When he joined Jamf, the company did about 20% of its business through the channel. The company now does about 50% of its global sales through channel partners.
“I had been on the reseller side of things for 18 years,” Policicchio told Channel Futures last week at the company’s annual Jamf JNUC user conference in Minneapolis. “I like building things up.”
Jamf had started down the channel road a few years before he arrived, but he was brought in to help grow and mature it while driving its strategy to make it an even bigger part of the company’s road map.
To do that, Policicchio says he has been focusing on a couple of key strategies that he’s followed in his career so far — to develop partnerships that go beyond just product fulfillment and working hand-in-hand with partners to drive the whole effort to serve their customers.
“That means I’m big on data analytics and sharing them with a given partner to develop strategy that you can agree on and execute,” he said.
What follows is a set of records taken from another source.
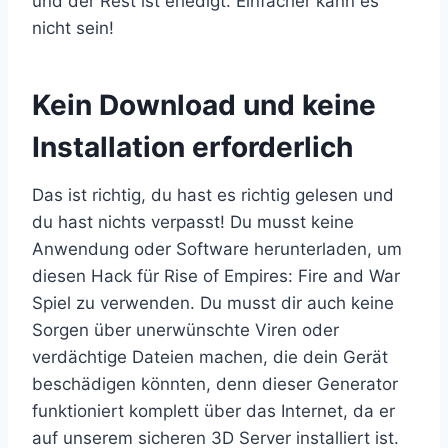
und der Rest ist erledigt. Einfacher kann es
nicht sein!
​Kein Download und keine
Installation erforderlich
Das ist richtig, du hast es richtig gelesen und
du hast nichts verpasst! Du musst keine
Anwendung oder Software herunterladen, um
diesen Hack für Rise of Empires: Fire and War
Spiel zu verwenden. Du musst dir auch keine
Sorgen über unerwünschte Viren oder
verdächtige Dateien machen, die dein Gerät
beschädigen könnten, denn dieser Generator
funktioniert komplett über das Internet, da er
auf unserem sicheren 3D Server installiert ist.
One strategy that he’s brought in a comprehensive way is the idea of account mapping for customers and partners, so that all the data about prospects can be better used to fuel new and wider sales and services. Account mapping allows Jamf to learn more about what customers and partners need and use so the company can better offer what partners and customers already seek, he said.
That could mean looking at data that shows which partners are selling Apple hardware to customers so that Jamf representatives can work with them to develop a go-to-market plan using a list of shared data analytics that can make those sales more effective, said Policicchio.
“We can use that to identify accounts that have a propensity to buy Jamf products,” he explained. “The entanglement that you want is with three legs of the stool — Jamf, Apple and the reseller services. That means approaching customers with our partners, which increases stickiness.”
Another key process for customer engagement is identifying the largest partners that sell Apple hardware to home in on their success, he said.
“Maybe we want to train our attention on them rather than try to boil the ocean” for leads. “At the end of the day we are trying to help customers succeed with Apple. When we partner with the channel it is for scalability.”
All these concepts are helping to mature the company’s relationship with the channel.
“Jamf is on a journey, from a startup company that was originally on a direct sales model and that has now been moving over the last few years to more channel operations,” he said. “We’re moving away from selling particular products to selling and providing business outcomes.”
Jamf’s main products include Jamf Now and Jamf Pro, which help enterprises and other organizations to manage large numbers of Apple devices from a single console, and Jamf Connect, which helps users provide secure access for employees and other users to the programs and resources they need to do their work.